By Adam Ruggiero

 

It’s 3:00 in the afternoon, too late for lunch, too early for dinner – you’re hungry, but you don’t know for what. With cupboard and refrigerator doors open, you scan the miscellaneous offerings: an apple, some celery, leftover pasta, tortilla chips, chocolate-covered espresso beans – nothing seems right. Why is that?

Our last post introduced Doshas – our unique, elemental mind-body fingerprint. Our individual appetites are one of the primary mechanisms in which our particular doshic nature makes itself known. Those times when nothing available feels like what we want are prime examples of the body seeking nutritional balance for our specific constitution. Our appetites go beyond simple caloric demand and are more nuanced than the macronutrients listed on food labels. As such, Ayurveda understands appetite according to the six tastes: sweet, sour, salty, bitter, astringent (dry foods, legumes) and pungent (spicy foods, chiles).

The Ayurvedic diet accounts for calories and nutrients, but does so as a sidebar to fulfilling the changing needs of our doshic nature. It accomplishes this by incorporating the six tastes into every meal, in varying amounts that meet the needs of our intrinsic balanced state (prakruti) while accounting for any current imbalances (vikruti). Incorporating all six tastes into every meal is not daunting; a squirt of lemon juice (sour) on a soup made with chopped kale (bitter), sea salt (salty), beans (astringent), black pepper (pungent) and a slice of wheat bread (sweet) is a complete meal.
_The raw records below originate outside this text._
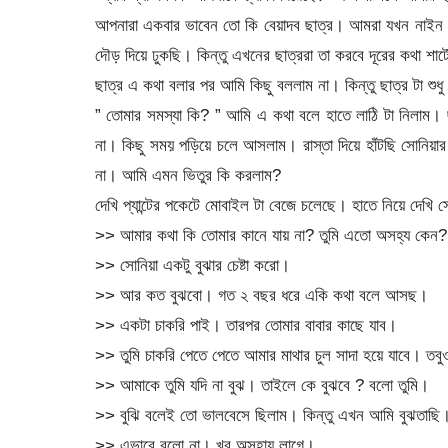
আপনারা একবার ভাবেন তো কি বেয়াদব ছাত্র। আমরা যখন নাইন ট
দৌড় দিয়ে ঢুকছি। কিন্তু এখনের ছাত্ররা তা করবে দূরের কথা শার
ছাত্র এ কথা বলার পর আমি কিছু বললাম না। কিন্তু ছাত্র টা শুধ
” তোমার সমস্যা কি? ” আমি এ কথা বলে হাতে লাঠি টা নিলাম।
না। কিছু সময় পড়িয়ে চলে আসলাম। রাস্তা দিয়ে হাঁটছি সোনিয়
না। আমি এমন ভিতুর কি করলাম?
দেখি প্যান্টের পকেটে মোবাইল টা বেজে চলেছে। হাতে নিয়ে দেখি
>> আমার কথা কি তোমার কানে যায় না? তুমি এতো অসহ্য কেন? 
>> সোনিয়া একটু বুঝার চেষ্টা করো।
>> আর কত বুঝবো। গত ২ বছর ধরে একি কথা বলে আসছ।
>> একটা চাকরি পাই। তারপর তোমার বাবার কাছে যাব।
>> তুমি চাকরি পেতে পেতে আমার মাথার চুল সাদা হয়ে যাবে। তবুও
>> আমাকে তুমি যদি না বুঝ। তাইলে কে বুঝবে ? বলো তুমি।
>> বুঝি বলেই তো ভালবেসে ছিলাম। কিন্তু এখন আমি বুঝতাছি। 
>> এভাবে বলো না। খুব অসহায় লাগে।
Once you know your dosha, you can prepare meals your mind/body needs at that time. In the Ayurvedic diet, it’s necessary to counter one’s nature in the food they eat to bring balance – remember, “like aggravates like.” A Kapha nature – heavy build, oily skin, slow, methodical disposition – should avoid meals that are largely sweet or salty and instead center meals around dry beans (astringent) and spices. Likewise, a Vata (thin, dry skin, sensitive) should avoid overly spicy meals and embrace sweet and sour flavors.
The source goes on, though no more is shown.